= DATA FOR THIS TASK =
____

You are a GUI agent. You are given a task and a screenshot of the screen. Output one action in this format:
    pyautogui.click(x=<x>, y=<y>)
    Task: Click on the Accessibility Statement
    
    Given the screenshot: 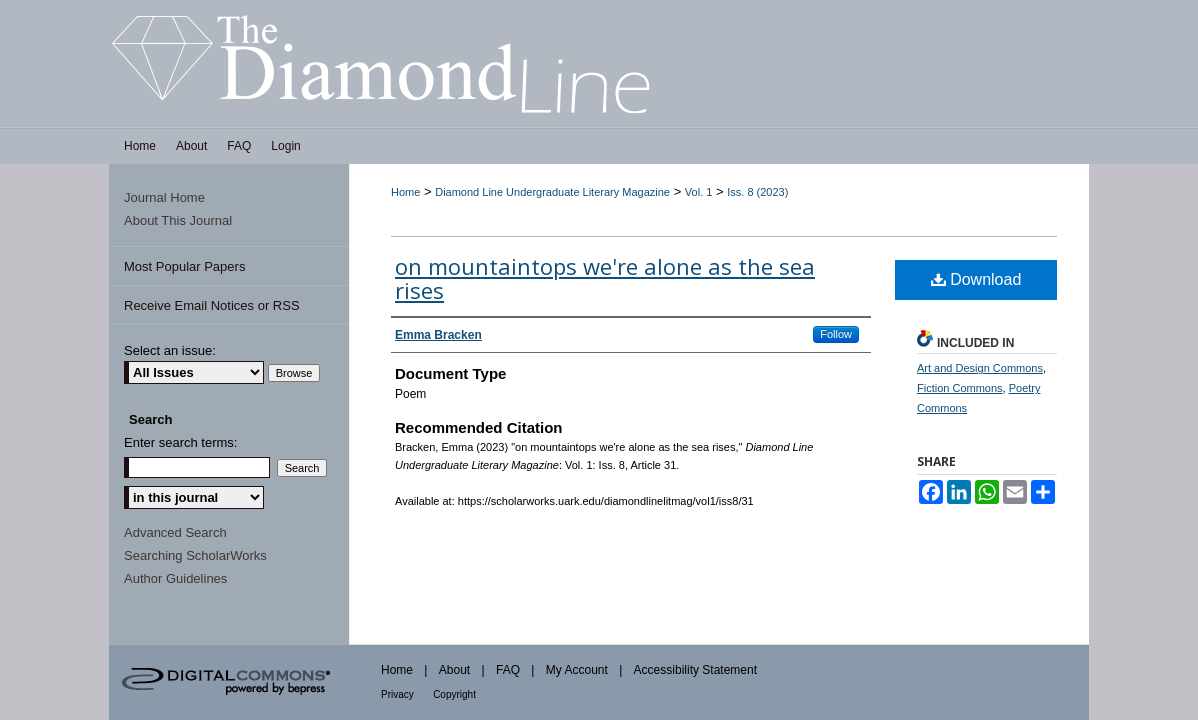 What is the action you would take?
    pyautogui.click(x=695, y=670)
    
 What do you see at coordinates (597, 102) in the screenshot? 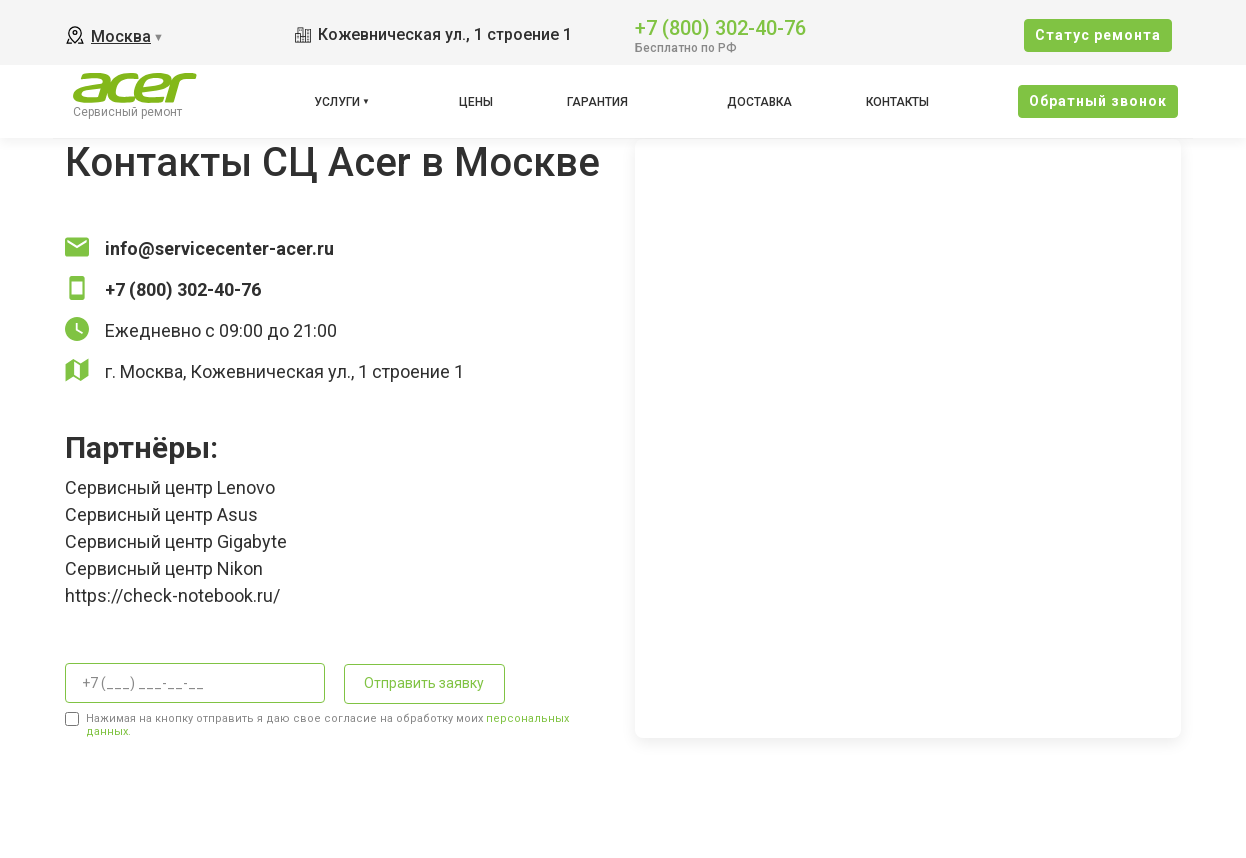
I see `Гарантия` at bounding box center [597, 102].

____

= PROBLEM DETAILS =
Could you write out exactly the lines above, starting at the first one and ending with the line that has "Task: Click on"?

= SOLUTION FOR THIS PROBLEM =
You are a GUI agent. You are given a task and a screenshot of the screen. Output one action in this format:
    pyautogui.click(x=<x>, y=<y>)
    Task: Click on the Accessibility Statement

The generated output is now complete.